PHYLOGENETIC PALEOBIOLOGY AS A TOOL FOR TESTING MACROEVOLUTIONARY HYPOTHESES: CASE STUDIES WITH CAMBRIAN ECHINODERMS (Invited Presentation)

It is often stated that a great advantage of paleontology among the evolutionary sciences is its temporal dimension. Indeed, time plays a crucial role in understanding virtually all macroevolutionary patterns, including phylogenies of fossil taxa. Macroevolutionary inference in paleobiology has historically been a two-step process involving phylogeny inference followed by downstream tests of alternative macroevolutionary models. However, the ability to estimate patterns of trait change, lineage diversification, and phylogenetic relationships are not generally independent of one another. To help overcome these issues, phylogenetic paleobiologists have increasingly been interested in statistical approaches that attempt to more fully account for the idiosyncrasies of fossil data.

Modern Bayesian tip-dating methods incorporating the Fossilized Birth-Death process involve simultaneous inference of tree topology, divergences, and other macroevolutionary parameters.

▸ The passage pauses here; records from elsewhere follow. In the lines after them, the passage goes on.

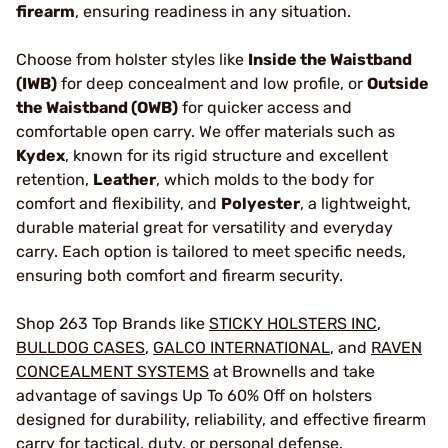
firearm
, ensuring readiness in any situation.
Choose from holster styles like
Inside the Waistband
(IWB)
for deep concealment and low profile, or
Outside
the Waistband (OWB)
for quicker access and
comfortable open carry. We offer materials such as
Kydex
, known for its rigid structure and excellent
retention,
Leather
, which molds to the body for
comfort and flexibility, and
Polyester
, a lightweight,
durable material great for versatility and everyday
carry. Each option is tailored to meet specific needs,
ensuring both comfort and firearm security.
Shop 263 Top Brands like
STICKY HOLSTERS INC
,
BULLDOG CASES
,
GALCO INTERNATIONAL
, and
RAVEN
CONCEALMENT SYSTEMS
at Brownells and take
advantage of savings Up To 60% Off on holsters
designed for durability, reliability, and effective firearm
carry for tactical, duty, or personal defense.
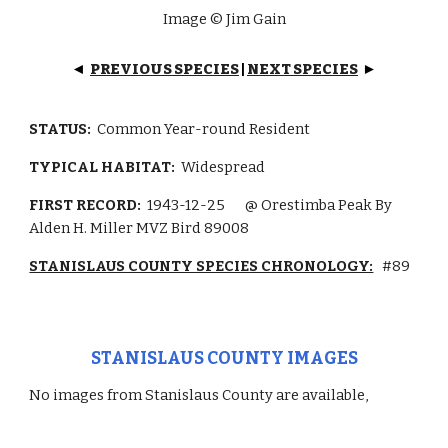
Image © Jim Gain
PREVIOUS SPECIES
|
NEXT SPECIES
◄
►
STATUS:
Common Year-round Resident
TYPICAL HABITAT:
Widespread
FIRST RECORD:
1943-12-25
@ Orestimba Peak By
Alden H. Miller MVZ Bird 89008
STANISLAUS COUNTY SPECIES CHRONOLOGY:
#89
STANISLAUS COUNTY IMAGES
No images from Stanislaus County are available,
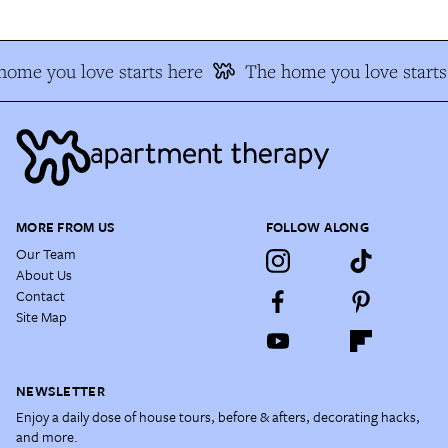
ome you love starts here
The home you love starts 
MORE FROM US
FOLLOW ALONG
Our Team
About Us
Contact
Site Map
NEWSLETTER
Enjoy a daily dose of house tours, before & afters, decorating hacks,
and more.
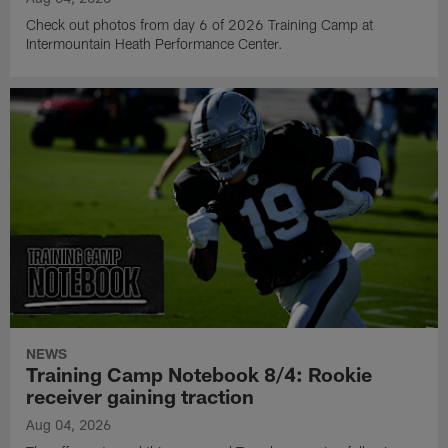
Check out photos from day 6 of 2026 Training Camp at
Intermountain Heath Performance Center.
NEWS
Training Camp Notebook 8/4: Rookie
receiver gaining traction
Aug 04, 2026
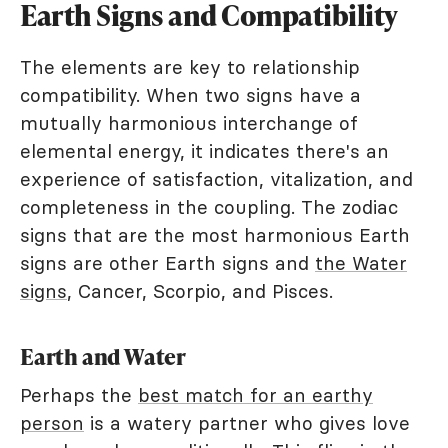
Earth Signs and Compatibility
The elements are key to relationship
compatibility. When two signs have a
mutually harmonious interchange of
elemental energy, it indicates there's an
experience of satisfaction, vitalization, and
completeness in the coupling. The zodiac
signs that are the most harmonious Earth
signs are other Earth signs and
the Water
signs
, Cancer, Scorpio, and Pisces.
Earth and Water
Perhaps the
best match for an earthy
person
is a watery partner who gives love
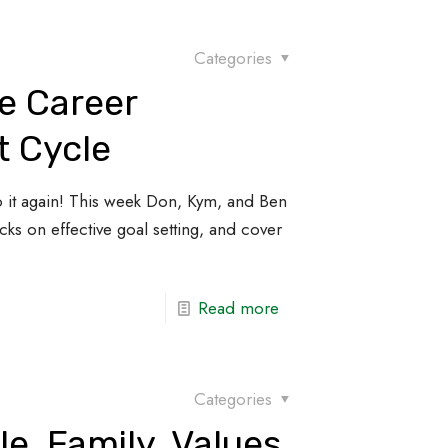
Categories
e Career
 Cycle
it again! This week Don, Kym, and Ben
ks on effective goal setting, and cover
Read more
Categories
le, Family, Values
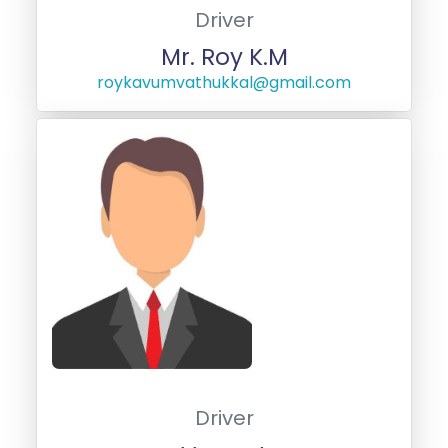
Driver
Mr. Roy K.M
roykavumvathukkal@gmail.com
Driver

Unfortunately, these models are highly complex, and decisions regarding model configurations are often left to a series of computationally expensive analyses to estimate marginal likelihoods and compute Bayes Factors, which are used to evaluate evidence for different evolutionary models.

Here, we apply a reversible jump Markov-chain Monte Carlo approach to investigate macroevolutionary dynamics in an enigmatic clade of Cambrian echinoderms, the Cincta, which have become a model group for phylogenetic paleobiology. In the spirit of simultaneous inference, we use rjMCMC to jointly infer a dated phylogeny of cinctan species while also directly testing alternative hypotheses of cinctan evolution. For example, we compete multiple candidate character models, including scenarios where rates differ between feeding traits, functional vs. non-functional characters, and even among different morphological modules of the cinctan body plan. Similarly, we test for temporal shifts in species diversification while simultaneously allowing for different clock models of character evolution describing rate variation throughout their phylogeny. Finally, we show how the posterior distribution of cinctan phylogenies themselves can be use to make claims about their evolutionary relationships, patterns of ancestor—descendant pairs, and the tempo and mode of speciation in the fossil record.